Las siete preguntas básicas del RCM

Como se mencionó anteriormente, el RCM se centra en la relación entre la organización y los elementos físicos que la componen. Antes de que se pueda explorar detalladamente esta relación necesitamos definir qué tipo de elementos físicos existen en la industria, y decidir cuáles son los que deben estar sujetos al proceso de revi­sión del RCM. En nuestro caso proponemos utilizar los registros de los equipos crí­ticos del sistema de gestión de la calidad, procedimientos de mantenimiento del sis­tema de calidad y registros en el Enterprise Asset Management (EAM - CMMS).

Luego realizaremos una serie de preguntas acerca de cada uno de los elementos seleccionados, como sigue:

¿Cuáles son las funciones? (funciones y criterios de funcionamiento).

¿De qué forma falló? (fallos funcionales).

¿Qué causa el fallo? (modos de fallos).

¿Qué sucede cuando hay fallo? (efectos de los fallos).

¿Qué ocurre si falla? (consecuencia de los fallos).

¿Qué se puede hacer para prevenir los fallos? (tareas preventivas).

¿Qué sucede si no puede prevenirse los fallos? (tareas a “falta de”).

Estas preguntas se introducen brevemente en los siguientes puntos.

Funciones y sus estándares de funcionamiento

Cada elemento de los equipos en el registro de la planta debe haberse adquirido para unos propósitos determinados.

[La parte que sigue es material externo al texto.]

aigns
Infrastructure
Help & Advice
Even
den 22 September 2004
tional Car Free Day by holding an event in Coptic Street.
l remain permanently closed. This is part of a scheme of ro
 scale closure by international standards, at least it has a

En otras palabras, tendrá una función o funcio­nes específicas. La pérdida total o parcial de estas funciones afectará a la organi­zación en cierta manera. La influencia total sobre la organización dependerá de:

  • La función de los equipos en su contexto operacional.
  • El comportamiento funcional de los equipos en ese contexto.

Cuando se establece el funcionamiento deseado de cada elemento, el RCM pone un gran énfasis en la necesidad de cuantificar los estándares de funcionamiento siem­pre que sea posible. Estos estándares se extienden a la producción, calidad del pro­ducto, servicio al cliente, problemas del medio ambiente, coste operacional y seguridad.

Fallos Funcionales

Una vez que las funciones y los estándares de funcionamiento de cada equipo se hayan definido, el paso siguiente es identificar cómo puede el fallo influir a cada elemento en la realización de sus funciones. Esto lleva al concepto de un fallo funcional, que se define como: la incapacidad de un elemento o componente de un equipo para satisfacer un estándar de funcionamiento deseado.Modos de Fallo

El paso siguiente es tratar de identificar los modos de fallo que tienen más posibilidad de causar la pérdida de una función. Nos permite comprender exactamente ¿qué es lo que estamos tratando de prevenir?.

Cuando estemos realizando este paso, es importante identificar cuál es la causa origen de cada fallo. Esto asegura que no se malgaste el tiempo y el esfuerzo tra­tando los síntomas en lugar de las causas. Al mismo tiempo, cada modo de fallo de­bería de ser considerado en un nivel más apropiado, para asegurar que no se in­vierta demasiado tiempo en el análisis del fallo en sí mismo.

Efectos de los Fallos

Cuando se esté identificando cada modo de fallo, los efectos de los fallos tam­bién deben registrarse (en otras palabras, lo que pasaría si ocurriera). Este paso per­mite decidir la importancia de cada fallo, y por lo tanto qué nivel de mantenimiento preventivo (si lo hubiera) sería necesario.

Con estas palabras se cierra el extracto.